What is required
Every line below from the one containing "fair, resource events, or" through the one containing "Calendar Login" must be transcribed exactly. Omit all lines outside that stretch.

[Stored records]
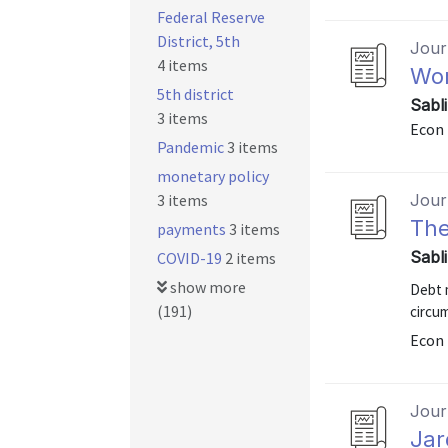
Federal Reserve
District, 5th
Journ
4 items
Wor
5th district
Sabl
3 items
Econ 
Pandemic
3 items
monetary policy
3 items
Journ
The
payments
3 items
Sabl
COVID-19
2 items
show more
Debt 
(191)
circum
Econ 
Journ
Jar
...
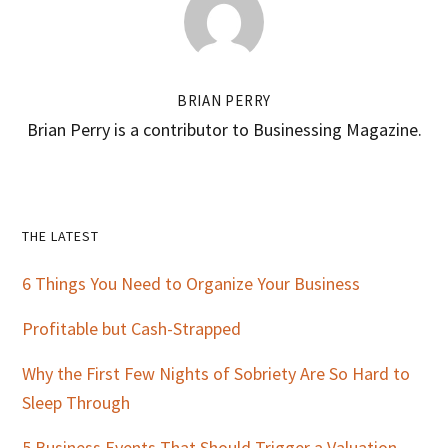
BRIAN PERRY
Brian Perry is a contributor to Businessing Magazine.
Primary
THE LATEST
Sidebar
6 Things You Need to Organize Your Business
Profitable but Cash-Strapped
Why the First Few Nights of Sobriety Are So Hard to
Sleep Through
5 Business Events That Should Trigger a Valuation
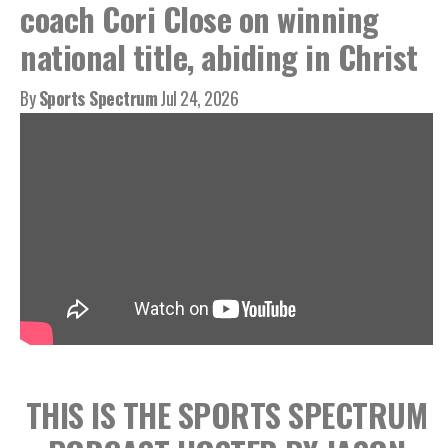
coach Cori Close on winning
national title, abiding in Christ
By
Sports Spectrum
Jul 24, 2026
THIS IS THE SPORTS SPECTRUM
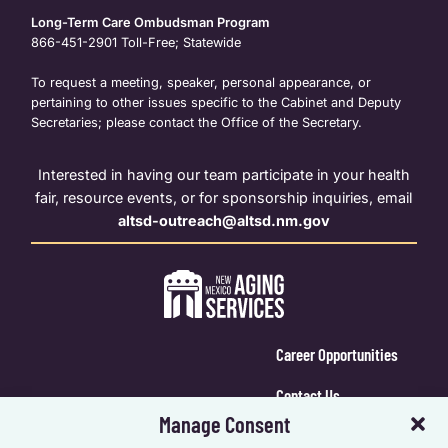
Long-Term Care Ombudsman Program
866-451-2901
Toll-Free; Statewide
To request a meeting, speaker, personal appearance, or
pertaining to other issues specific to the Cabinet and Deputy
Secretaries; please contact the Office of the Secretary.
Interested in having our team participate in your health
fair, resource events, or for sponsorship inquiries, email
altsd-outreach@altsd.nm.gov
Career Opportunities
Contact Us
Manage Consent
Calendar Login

Your response
fair, resource events, or for sponsorship inquiries, email
altsd-outreach@altsd.nm.gov
Career Opportunities
Contact Us
Manage Consent
Calendar Login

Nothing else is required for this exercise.